Propylene glycol is a common food additive used to humidity and keep things from freezing. If you drink fireball whiskey you are drinking about 5% by volume PG it is also in a number of other liquors, candy and ice creams.
The last ingredient is the active ingredient it’s an enzyme inhibitor originally from seaweed. It was discovered that this compound stop methane making bacteria from completing the pathway to methane from free fatty acids or acetic acid. Both are what the cow lives off of. Every molecule of methane made by bacteria in a cows stomach is multiple less molecules of FFA or acetic acid which the cow needs for it metabolic energy source. Cows don’t eat grass the bacteria in their four chambered stomachs eat grass and turn it into a soup of bacteria protein, free fatty acids and acetic acid which the cow actually uses for metabolic use. Eliminating the methane is a good thing as it keeps more of the energy in the feed inside the cow where it makes meat, milk and leather rather than venting to the atmosphere. Too much gas in a cows stomach can cause bloat and that can kill cow so.win win. There is not tinfoil qtard quackery it’s not a DNA or RNA nonsense. It’s a simple chemical compound that inhibits a specific enzyme pathway effectively killing methane producing bacteria. It’s genius actually. Here again any energy wasted on methane is not available for the cows use to make meat or milk that’s basic physics too.

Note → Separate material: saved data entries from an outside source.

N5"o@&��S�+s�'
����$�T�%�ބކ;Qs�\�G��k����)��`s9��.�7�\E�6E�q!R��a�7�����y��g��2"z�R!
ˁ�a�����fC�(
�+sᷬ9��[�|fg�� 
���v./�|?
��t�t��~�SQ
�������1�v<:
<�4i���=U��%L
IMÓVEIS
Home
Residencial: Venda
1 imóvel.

3-Nitrooxypropanol = HOCH2CH2CH2ONO2
There is no toxic elements it’s just,hydrogen,carbon and nitrogen.
“It is the mononitrate ester of 1,3-propanediol and acts as an enzyme inhibitor that specifically targets methyl coenzyme M reductase (MCR), the enzyme that catalyzes the final step of methanogenesis in microbes living the digestive system of ruminants, such as cows and sheep.” - wiki
Thank you, sir for a rare chemistry and biology lesson. Unfortunately, the astonishing level of general public ignorance in all matters scientific won’t allow your voice of common sense to be heard. Pitchforks against silicon dioxide - that’s the ticket!

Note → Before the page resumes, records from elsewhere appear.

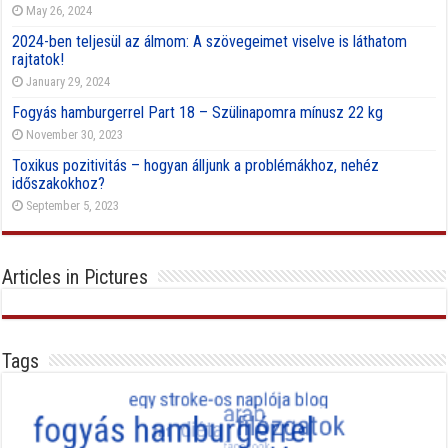
May 26, 2024
2024-ben teljesül az álmom: A szövegeimet viselve is láthatom
rajtatok!
January 29, 2024
Fogyás hamburgerrel Part 18 – Szülinapomra mínusz 22 kg
November 30, 2023
Toxikus pozitivitás – hogyan álljunk a problémákhoz, nehéz
időszakokhoz?
September 5, 2023
Articles in Pictures
Tags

It’s often not the intended function that is the problem, but the unintended consequences that bite you.
In this case however, the intent of reducing methane emissions from cows is complete nonsense.
One unintended consequence (improving the cow’s digestion) may be good.
But what other unintended consequences might there be? The man who confidently tells me there aren’t any only succeeds in making me confident that he doesn’t know.